Check out what people are saying about The Deepest Part of Dark:

Set on the outskirts of Eden, Brooklyn, and on the boundaries of religion, Pluto’s poems are complicated love letters to a god caught mid-shape-shift. These poems evoke a world which is equal parts ancient and immediate, and where the dead speak together, from Portia of Shakespeare’s Merchant of Venice to Lucie-Brock Broido. Sometimes whispering in Russian, sometimes crying out in the language of myth, these poems are replete with love and its breaking.
             —Amy King

“You remain/present always” Annie Pluto writes in a poem for her mother and here is the heart, the core, the soul, of this most beautiful book of poems: presence, remembrance, memorial, for family, friends, world. “I saved all your letters, the poems/written for the counties of the land/of 10,000 lakes, where I have never yet/been..” Pluto’s sense of responsibility, what the poet does, her sense of hope, what the poet brings, is why The Deepest Part of Dark carries us to light, to understanding, and gratitude.

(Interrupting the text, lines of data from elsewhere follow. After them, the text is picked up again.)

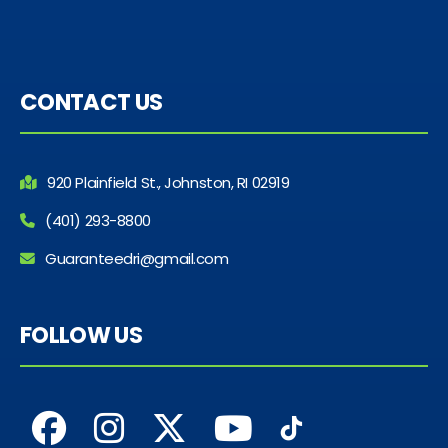
CONTACT US
920 Plainfield St., Johnston, RI 02919
(401) 293-8800
Guaranteedri@gmail.com
FOLLOW US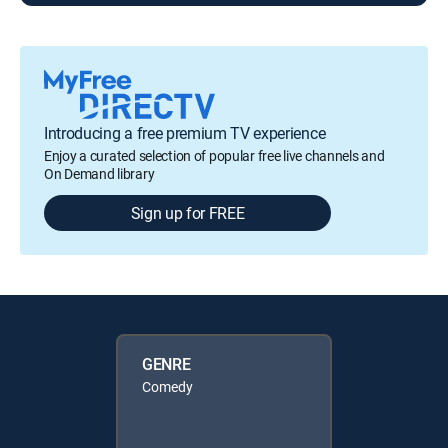
Introducing a free premium TV experience
Enjoy a curated selection of popular free live channels and
On Demand library
Sign up for FREE
GENRE
Comedy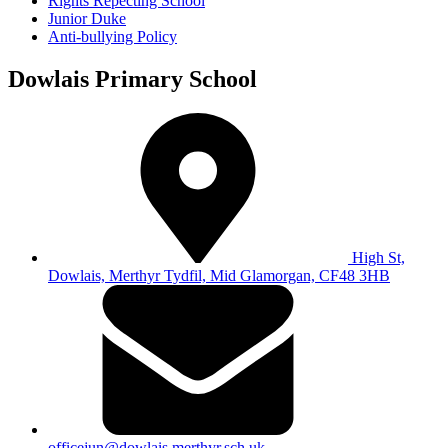
Rights Repecting School
Junior Duke
Anti-bullying Policy
Dowlais Primary School
High St,
Dowlais, Merthyr Tydfil, Mid Glamorgan, CF48 3HB
officejun@dowlais.merthyr.sch.uk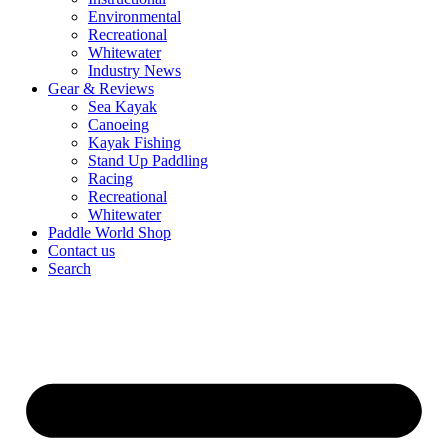
Environmental
Recreational
Whitewater
Industry News
Gear & Reviews
Sea Kayak
Canoeing
Kayak Fishing
Stand Up Paddling
Racing
Recreational
Whitewater
Paddle World Shop
Contact us
Search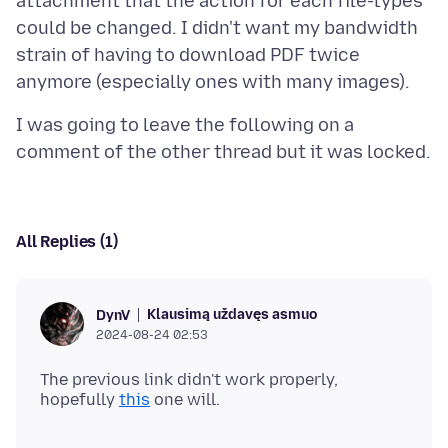
attachment that the action for each file-types
could be changed. I didn't want my bandwidth
strain of having to download PDF twice
I was going to leave the following on a
All Replies (1)
Klausimą uždavęs asmuo
DynV
2024-08-24 02:53
The previous link didn't work properly,
hopefully
this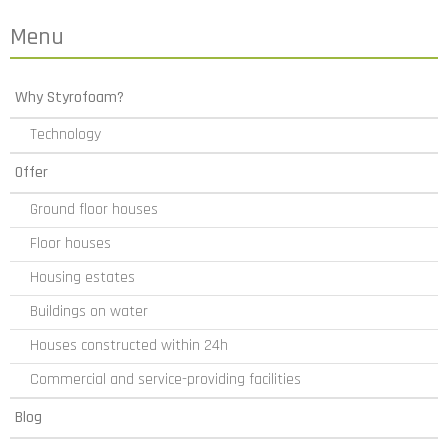
Menu
Why Styrofoam?
Technology
Offer
Ground floor houses
Floor houses
Housing estates
Buildings on water
Houses constructed within 24h
Commercial and service-providing facilities
Blog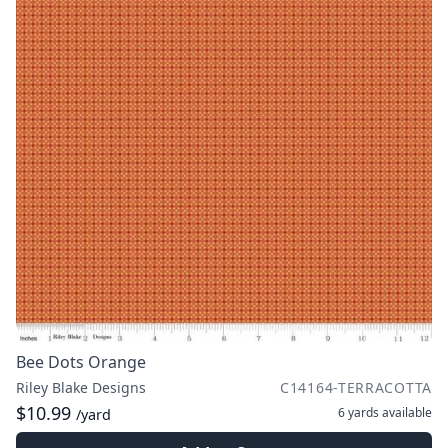
Bee Dots Orange
Riley Blake Designs
C14164-TERRACOTTA
$10.99
6 yards
available
/yard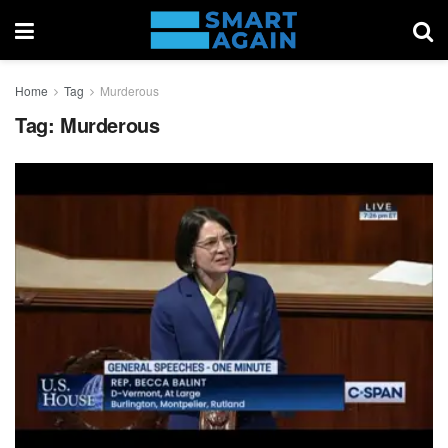
Home
Tag
Murderous
Tag:
Murderous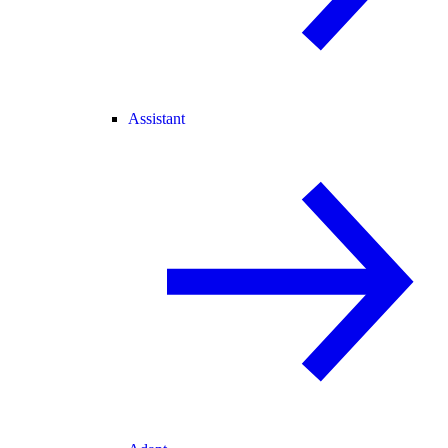
Assistant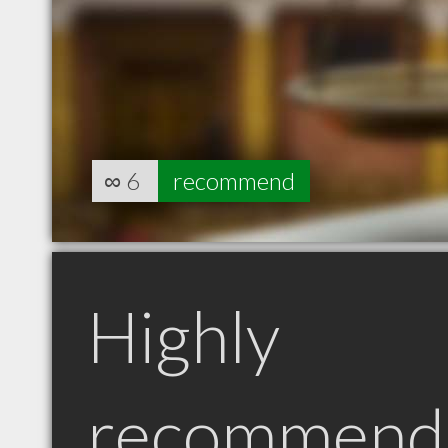
∞
6
recommend
Highly
recommend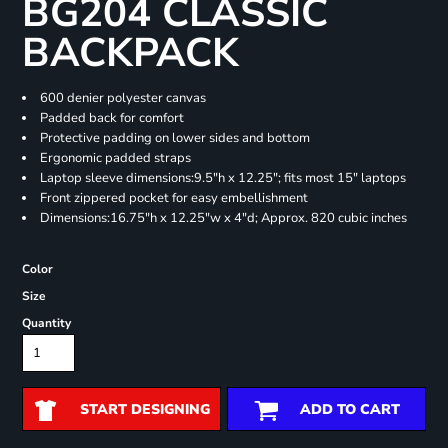
BG204 CLASSIC
BACKPACK
600 denier polyester canvas
Padded back for comfort
Protective padding on lower sides and bottom
Ergonomic padded straps
Laptop sleeve dimensions:9.5"h x 12.25"; fits most 15" laptops
Front zippered pocket for easy embellishment
Dimensions:16.75"h x 12.25"w x 4"d; Approx. 820 cubic inches
Color
Size
Quantity
START DESIGNING
ADD TO CART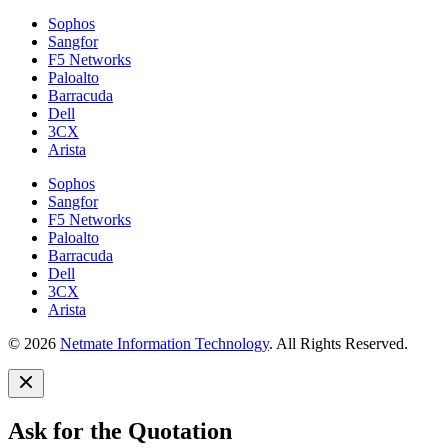
Sophos
Sangfor
F5 Networks
Paloalto
Barracuda
Dell
3CX
Arista
Sophos
Sangfor
F5 Networks
Paloalto
Barracuda
Dell
3CX
Arista
© 2026
Netmate Information Technology
. All Rights Reserved.
Ask for the Quotation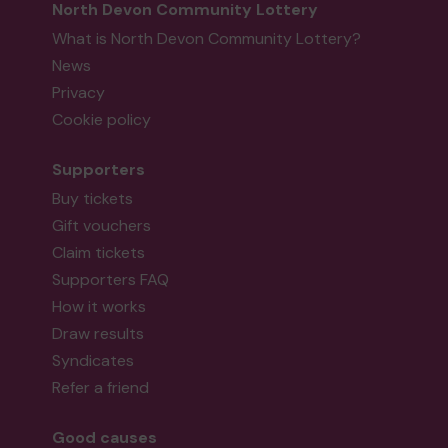
North Devon Community Lottery
What is North Devon Community Lottery?
News
Privacy
Cookie policy
Supporters
Buy tickets
Gift vouchers
Claim tickets
Supporters FAQ
How it works
Draw results
Syndicates
Refer a friend
Good causes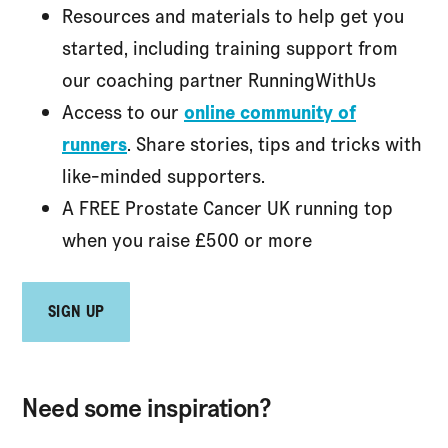
Resources and materials to help get you
started, including training support from
our coaching partner RunningWithUs
Access to our
online community of
runners
. Share stories, tips and tricks with
like-minded supporters.
A FREE Prostate Cancer UK running top
when you raise £500 or more
SIGN UP
Need some inspiration?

Be amazed.
             —Mark Statman

A collection of emotionally charged poems written with constraint and  mastery of language, pulling the reader to depths of nostalgia and stages of life without imposing the author’s perspective, but engaging the senses to experience the reader’s own relationships in all their complexity in a new light. A self-awareness follows effortlessly.
             —Sllva Merjanian

Anne Pluto’s collection, The Deepest Part of Dark, is unworldly while being located a specific time and place, in New York, or an alley outside a house, or a backyard in early fall. Her images remind the reader of the terse quality of Wallace Stevens and Pound. The image carries the reader into a space of connectivity where we are transported in various worlds of afterlife, the life here, and an in-between state. This spiritual collection reaffirms loss as a substantial space to grieve without fear, a place to be lost but gleeful, a space to notice the divine in the everyday approach of racoons in the side yard. Pluto’s ability to begin with a certain space that induces a specific tone, ‘cemetery verdant’ and then turn gracefully into ‘blossom pink and loam’ is an example of her poetic depth. The elegiac poems to her mother and father bloom here in the reality of the aftermath of losing one’s parents and sitting down to the business of life. Her poems are filled with magic and wonder of past and present lives; they are a poignant connection between the natural world and our relationships with each other that the tasks of daily life seal into a reassurance that “we are all in this together.”
             —Gloria Monaghan

In Annie Pluto’s remarkable The Deepest Part of Dark, the unlit segments of the human world are ever-shifting, ever-present, never knowable in the fullest sense, and constantly sharing something personal. The sense of the “dark” in this collection is psychological, emotional, and physical in the sense that some poems take us to grave sites and elegize a familial Russian past as well as the American passing of more recent family members. There is a spiritual sense of darkness in these poems is still one other way: Pluto’s sensibility inherits, even if she does not necessarily embrace, the fragments of western religious thought and tradition that swirl everywhere around her. The language in these poems gives itself to a multiplicity of meaning rather than to certain meaning: “Hallowed out of the father/are the dead/and on my knees/with shimmering eyes/to catch/the light.” As they range from grief to love, from lamentation to a beauty that speaks from the silence of dark places, these poems reflect the mature vision of a woman in the fullness of life.